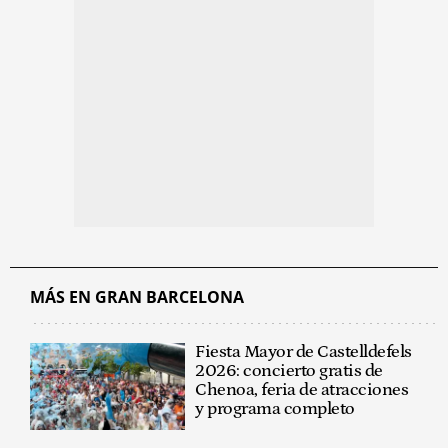
MÁS EN GRAN BARCELONA
Fiesta Mayor de Castelldefels
2026: concierto gratis de
Chenoa, feria de atracciones
y programa completo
========
WHAT IS EXPECTED:
A word-for-word copy of the entries above is what is needed, without any images.

ANSWER BOX:
MÁS EN GRAN BARCELONA
Fiesta Mayor de Castelldefels
2026: concierto gratis de
Chenoa, feria de atracciones
y programa completo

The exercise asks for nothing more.